# Making small grow box tips



## MikeyMike (Dec 2, 2008)

Well, I been planning on raising a LR.
Because this is my first time, ill be making a box just to grow one.
Any ideas on size?
Just big enough to grow one LR


opinions and tips appreciated:lama:


----------



## blancolighter (Dec 2, 2008)

You could use a  cardboard box for that! Lowriders are small plants and dont need much room. They only need a depth of soil of about 8 inches and they don't get much taller than a foot. You could surround the plant with a couple of cfls mounted on a wood block or something. So just keep your eye out for a cardboard box about 2x2x2 and that should take care of your growroom. This way you dont really have to build anything and you can feel things out, good luck!


----------



## Waspfire (Dec 2, 2008)

sounds to me like a fire hazard waiting to happen with a cardboard box JMO u could try what i am goign ot do take 2 rubbermaid tubs turn one upside down on the other and if ur doing lowriders i would think it owuld be perfect for those IMO i will be putting mine together this week just went and got my light fixtures and paint tonite so i will put up some pictures this weekend


----------



## MikeyMike (Dec 2, 2008)

I was planning on making it out of wood.

I was going to get a 400w light to go in there, not a good idea?


----------



## Waspfire (Dec 2, 2008)

MikeyMike said:
			
		

> I was planning on making it out of wood.
> 
> I was going to get a 400w light to go in there, not a good idea?


 
really up to u bro as long it works and yes a 400 hps will be great


----------



## UKgirl420 (Dec 2, 2008)

well if you wanted to use a 400 hps in there ,,,you are going to have 
to work out how you gonna ventalate it ,its get pretty dam hot in there ,how much room your gonna need,, at least 3ft high imo,eace:


----------



## MikeyMike (Dec 2, 2008)

so what you think, 2x2x2.5.
With a 400 hps.

Or should the box be a little bigger


----------



## Waspfire (Dec 2, 2008)

MikeyMike said:
			
		

> so what you think, 2x2x2.5.
> With a 400 hps.
> 
> Or should the box be a little bigger


 
for 1 lowryder i would think thats plenty lol but like UK said u need t figure out ventilation for that 400hps sure others will be bale to help u out


----------



## MikeyMike (Dec 2, 2008)

What you guys think of me getting this instead?
xxx.sunlightsheds.com/pc-planter.htm    (change xxx to www)
Just to grow one LR remember, you think that enough light?


----------



## Waspfire (Dec 2, 2008)

MikeyMike said:
			
		

> What you guys think of me getting this instead?
> xxx.sunlightsheds.com/pc-planter.htm (change xxx to www)
> Just to grow one LR remember, you think that enough light?


 
lol for 599$ i will build u one lol jk man that seems like a waste to money to me u can probly build somthing for far far less bro.But if u got the cash like that send me some my way lol


----------



## MikeyMike (Dec 2, 2008)

NO obviously, I wish.

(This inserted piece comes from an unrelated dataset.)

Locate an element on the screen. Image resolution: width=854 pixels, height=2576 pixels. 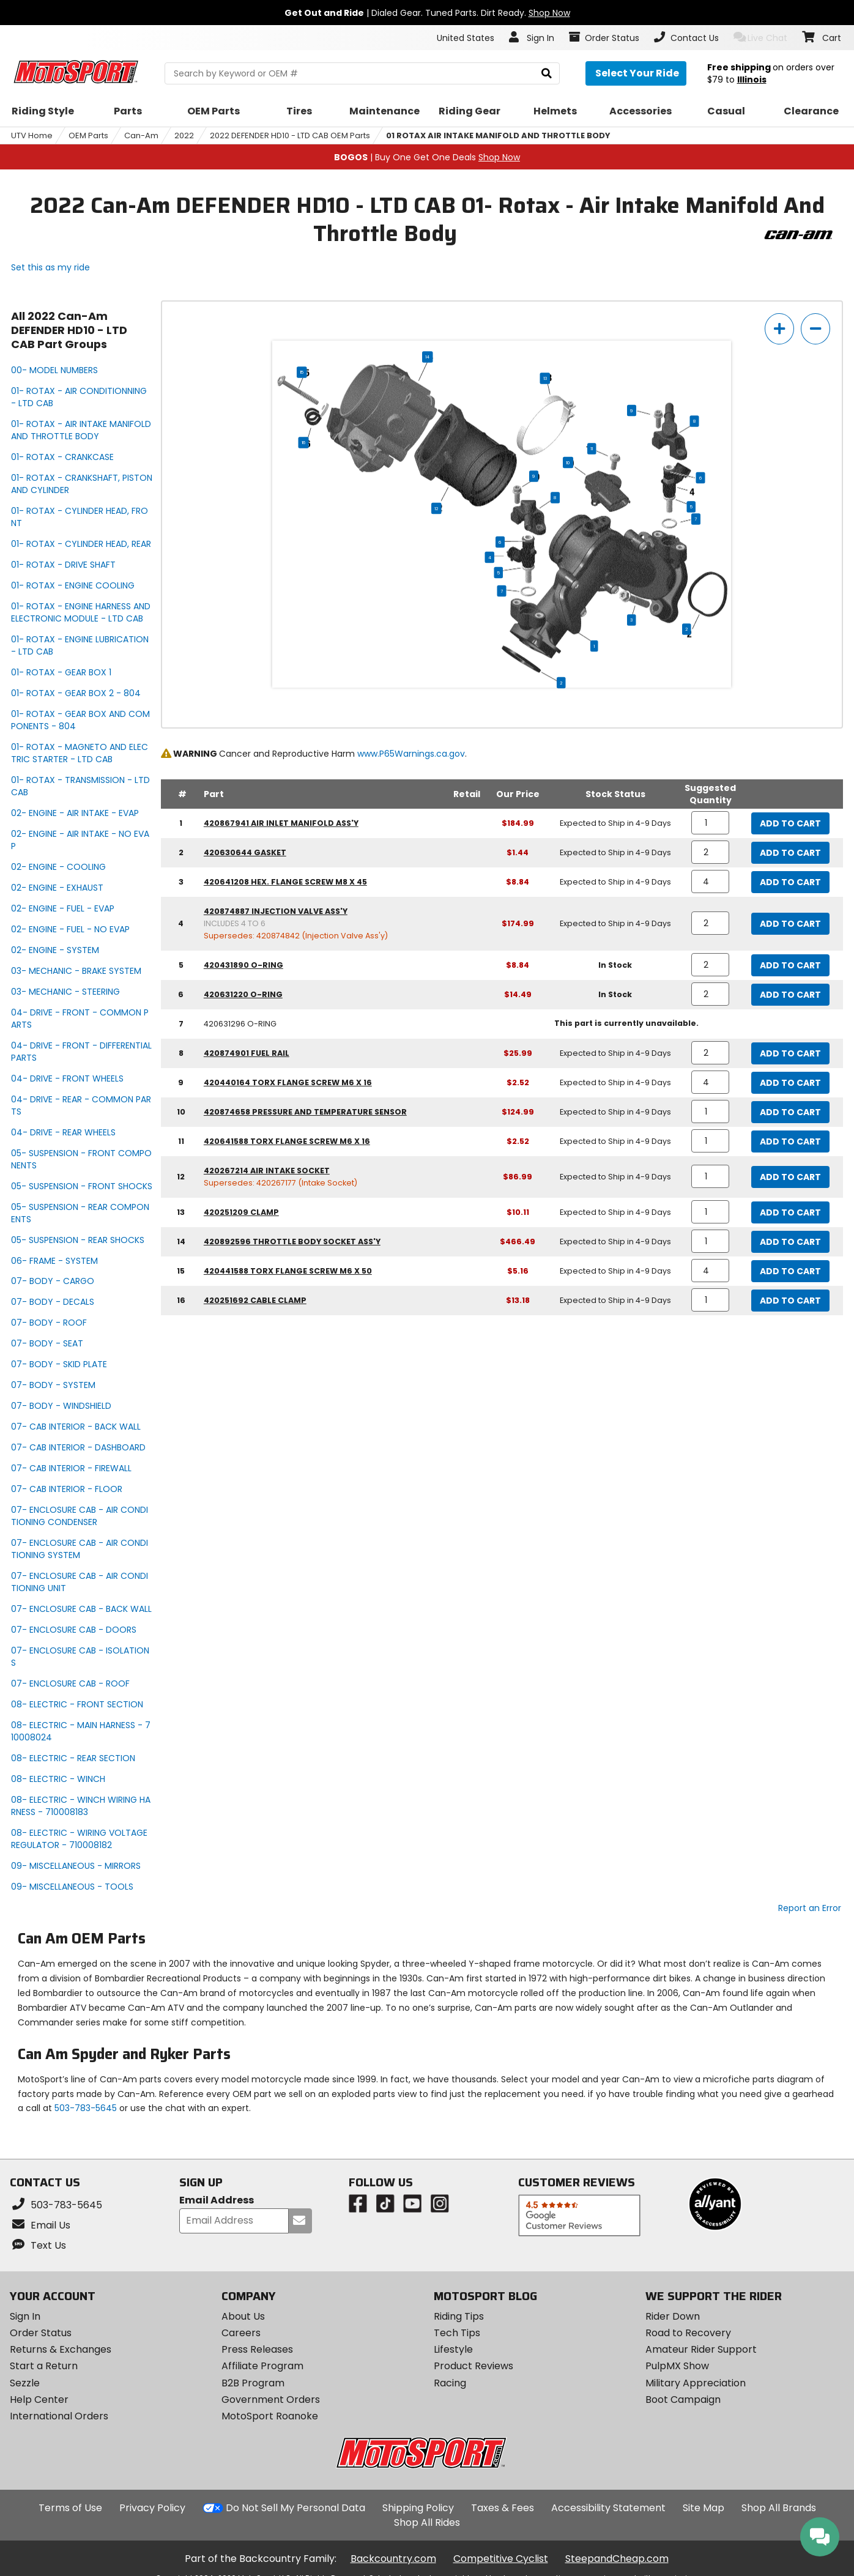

I mean building something like that size

this ones a little bigger more pricey, but just to show kinda a idea what im planning on making 

store.homegrown-hydroponics.com/pcgr3plsthyg.html 

add the h t t p:// up front


----------



## blancolighter (Dec 3, 2008)

Whoa dude, I don't know if htere is any way you can get away with haveing a 400 watt HPS for such a small space. A 2.5 foot tall box will be an oven with a 400 watt HPS. 400 watts is complete overkill if you're just trying growing out with 1 lowrider. All you need is a few cheap CFLs for your grow and a rubbermade container (cardboard is a fire hazard, this is def a better idea, opps). Or you could easily get a old computer shell off of craigs list or something and use that. There are some great DIY cfl setups that would be perfect for you in the DIY sectioon of this forum.


----------



## jdmnismo300 (Dec 3, 2008)

are u ppl nuts? theres no way you can put a 400w in a rubbermaid box thats stupid that is literally a oven. in my big closet space my temps go to 95&#730; with my 400  imagine in a little box lol i personally think that if you are making ANYTHING stealth and that small to go with CFLs with a 400w you need to atleast be above your plants by atleast 12inches that right there is HALF your grow space. and with your cfls you can grow them trees to about an inch from the top with proper heat exhausting which can be done with a simple comp fan

throw a couple cfls paint the walls white and sum ventilation and THATS IT


----------



## Waspfire (Dec 3, 2008)

yeha i agree when i posted the rubbermaid idea he hadnt said anything bout the 400 yet lol cfls would be the way to go or 150 hps IMO


----------



## happiehippie (Dec 3, 2008)

whats up man....find you an old refridg. and use the freezer for the veg room and the bottom part for flower...then you can use any lite you want.  there not hard too find around and mostly peaple throw them out and are glad for you to pick them up.....just dont tell them its your new grow room  LOL   LOL.
     :48:   :hippy:


----------



## jdmnismo300 (Dec 3, 2008)

that is a great idea im sure u can put a old broken fridge anywhere noone would expect to see or look in


----------



## MikeyMike (Dec 3, 2008)

O yea MR. JDM what if my mother in law comes over, and goes to get some wine or something.
lol


----------



## MikeyMike (Dec 3, 2008)

I think ima going to start a little PC grow with some CFls and a nice lowrider


----------



## happiehippie (Dec 25, 2008)

MikeyMike said:
			
		

> O yea MR. JDM what if my mother in law comes over, and goes to get some wine or something.
> lol


 
be a better host.....lol.       those PC boxes are kool.   good luck man....peace


----------



## WeedHopper (Dec 25, 2008)

happiehippie said:
			
		

> whats up man....find you an old refridg. and use the freezer for the veg room and the bottom part for flower...then you can use any lite you want. there not hard too find around and mostly peaple throw them out and are glad for you to pick them up.....just dont tell them its your new grow room LOL LOL.
> :48: :hippy:


 

I started out in a fridge(Link Below). Could of grown a Lowryder in it easy. And you dont need more then Floras for such a small grow. My plants are under Floras and they are bushy.


----------



## happiehippie (Dec 26, 2008)

CowboyBudsky said:
			
		

> I started out in a fridge(Link Below). Could of grown a Lowryder in it easy. And you dont need more then Floras for such a small grow. My plants are under Floras and they are bushy.


 
Slammen link man....thanks.  Thats the deal..those lowrider auto 12/12 in The fridge grow...you can get 6 with the right shelf set up.  PEACE.


----------